The workers marched there anyway and started to set up a camp in a square near by. Later on, the riot police came with water tanks and tear gas and forced the workers out. The contradiction here is the governor of Sao Paulo, Alckmin, led the right wing protesters’ camp in Paulista Ave. (our Wall St.) for two months during Dilma’s impeachment voting process and the workers couldn’t stay one night.
The day after the audio came out, senators from the left had dinner with Dilma where they said there is a possibility they will gain votes to her side for the next round in the Senate and the impeachment would be blocked and she could return to her seat. They also said they told her that she must change her economic policy and her policy of concessions if she returns.

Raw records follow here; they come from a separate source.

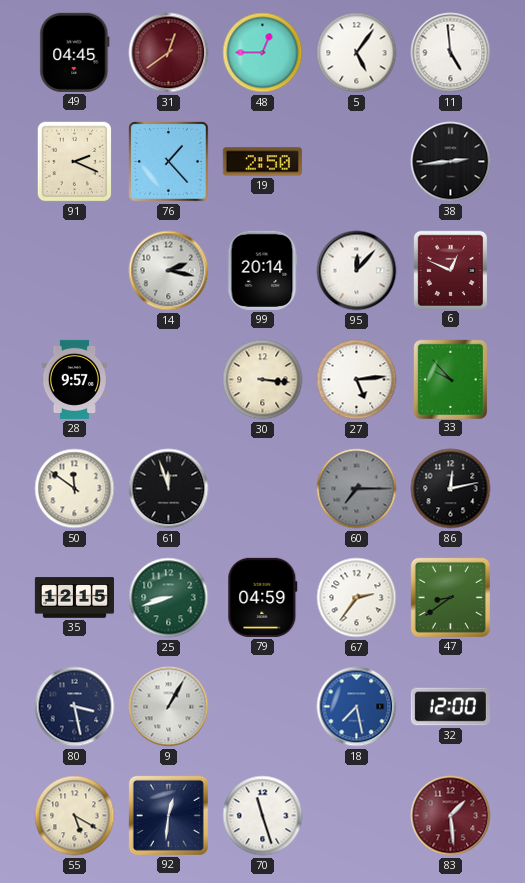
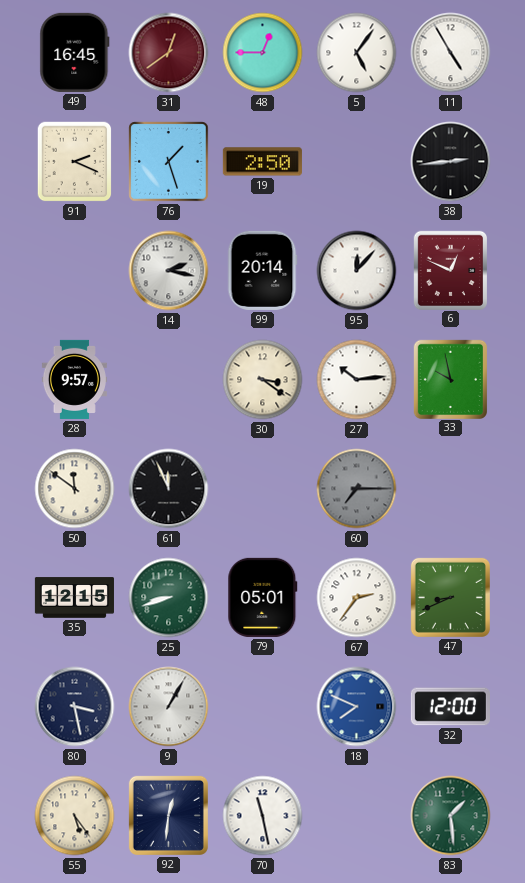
49: 04:45 -> 16:45
11: 4:59 -> 4:55
76: 1:23 -> 1:27
30: 3:16 -> 3:21
27: 5:14 -> 10:14
33: 9:53 -> 9:58
61: 11:57 -> 11:56
86: 12:13 -> none
79: 04:59 -> 05:01
47: 8:39 -> 8:41
18: 7:28 -> 7:49
55: 5:20 -> 5:24
70: 11:27 -> 11:28
83 dial: burgundy -> green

This audio has definitely made not only Temer weaker, but the congress as well. By stopping this and bringing her back, the congress might think that they can get out of this situation still looking good in the eyes of the people and the international community.
The thing is that none of it is enough. There are still strong forces at play in this coup that the people will have to stop. The audio recordings reveal the Supreme Court as the main player behind the coup. All golpistas in the recordings are afraid of the Supreme Court, because by controlling the investigations, they have extreme power. And they hate Dilma and the Workers Party even though a good number of them are sitting there because of Dilma and Lula.
We also have the United States, which is a big player. They are playing the same strategy played in Honduras and Paraguay, a parliamentary coup, where the United States sits aside and pretends nothing illegal is happening and that it “has faith and trust in the institutions of that country.”
Wikileaks has shown the coup president Michel Temer in its diplomatic cables as an informant to the United States. The foreign minister of the golpista government is Jose Serra, who has a record of serving U.S. interests as well. He was a candidate against Lula (2002) and Dilma (2010), and on both occasions he met with Chevron to plan how to sell Petrobras. His first international trip was to Argentina to meet President Macri to discuss “improvements for Mercosur.”
But arriving there, he was met with Argentinians prepared to “escrache” him and denounce him as a golpista. He had to go through the back door and even then was surrounded by protesters.
These manifestations against the coup continue to grow and expand within society, happening even internationally, showing these golpistas that they won’t have one minute of peace.
I agree with those who lived the 1964 coup, and are living this one, it’s not the same Brazil.